Still, as we decipher these portrayals of race on reality TV and analyze their consequences, one question lingers: Why should anyone care at all? Very few of these shows are representative of the average person, and are instead premised entirely on accepted forms of youthful attractiveness under a white-supremacist, heteronormative, able-bodied framework. This framework does allow some black women to fit in, for a certain amount of time at least, especially when superficial diversity in the form of tokenization meets the capitalist interest, but the black women in question usually experience eventual negative outcomes. Maybe black audiences should divest from seeking representation on these shows entirely and let them be the lily-white escapist fantasies they began as.
Yet inasmuch as television replicates harmful stereotypes, and in this case has implicitly endorsed the racial dating hierarchy, we also know that the medium has been an agent of change in teaching tolerance. In a 2015 study for the journal Politics, Groups, and Identities, SUNY–Stony Brook University political scientist Jeremiah Garretson examined 30 years of TV portrayals and their effects on social tolerance from the 1970s to 2000, and determined that TV "has the potential to be used to increase political tolerance, and eliminate racism, sexism, and heterosexism." This relationship between TV and the culture, widely accepted as a reciprocal one, can therefore also alleviate some of the racist and harmful experiences of black women on these reality shows, and among the audiences that watch them—at least in theory. What's more, these shows don't need to undergo massive transformations to achieve these changes.
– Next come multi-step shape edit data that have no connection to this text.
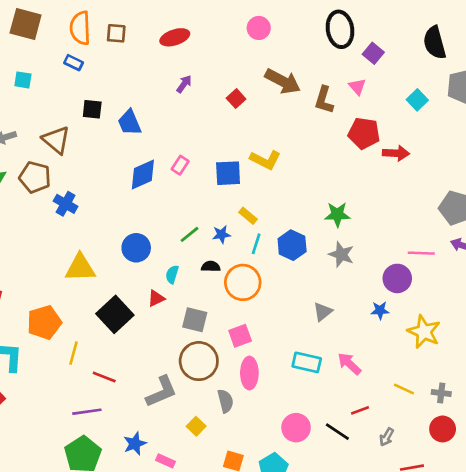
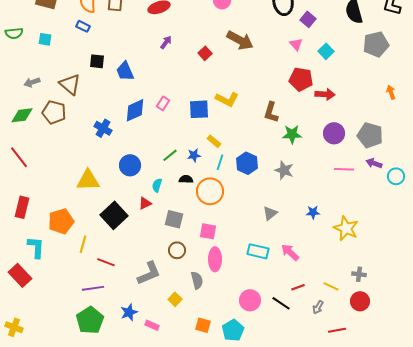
brown L-shape: (324, 100) -> (271, 112), moved
cyan square: (417, 100) -> (326, 51), moved
blue cross: (66, 204) -> (103, 128), moved
green star: (337, 214) -> (292, 134), moved
purple circle: (397, 278) -> (334, 133), moved
pink square: (240, 336) -> (208, 231), turned 30
brown circle: (199, 361) -> (177, 250), size x0.6
yellow line: (404, 389) -> (331, 286), moved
What if most of these shows included men and women who had broad and diverse dating experiences, or who were legitimately interested in expanding those experiences? (How to determine legitimate interest is a worry for another day.) What if, for black women specifically, these shows simply included men of all ethnic backgrounds who have indicated that dark-skinned black women are their primarily preferred "type"? One wagers that the outcomes of these shows might not be so inevitable for the black women on them, and the portrayals of these women, in turn, could finally go beyond the stereotypical and one-dimensional, all while still meeting the producers' bottom line.
Until then, even when women of color may against all odds claim a singular victory, watching black women on these shows, at least for some black women in the audience, is an exercise less in escapism than in emotional cutting.